"""

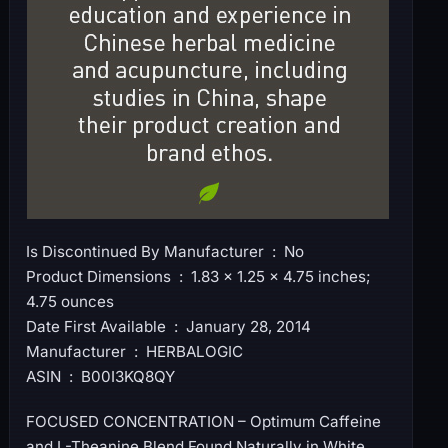
Is Discontinued By Manufacturer ‏ : ‎ No
Product Dimensions ‏ : ‎ 1.83 x 1.25 x 4.75 inches;
4.75 ounces
Date First Available ‏ : ‎ January 28, 2014
Manufacturer ‏ : ‎ HERBALOGIC
ASIN ‏ : ‎ B00I3KQ8QY
FOCUSED CONCENTRATION – Optimum Caffeine
and L-Theanine Blend Found Naturally in White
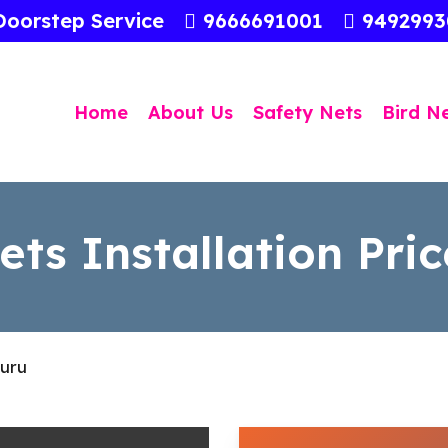
Doorstep Service
9666691001
949299
Home
About Us
Safety Nets
Bird N
ts Installation Pric
luru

"""

Instructions for the task: Across the listing above, how many lines include the string "Manufacturer"? Answer with a single number.

Task response: 2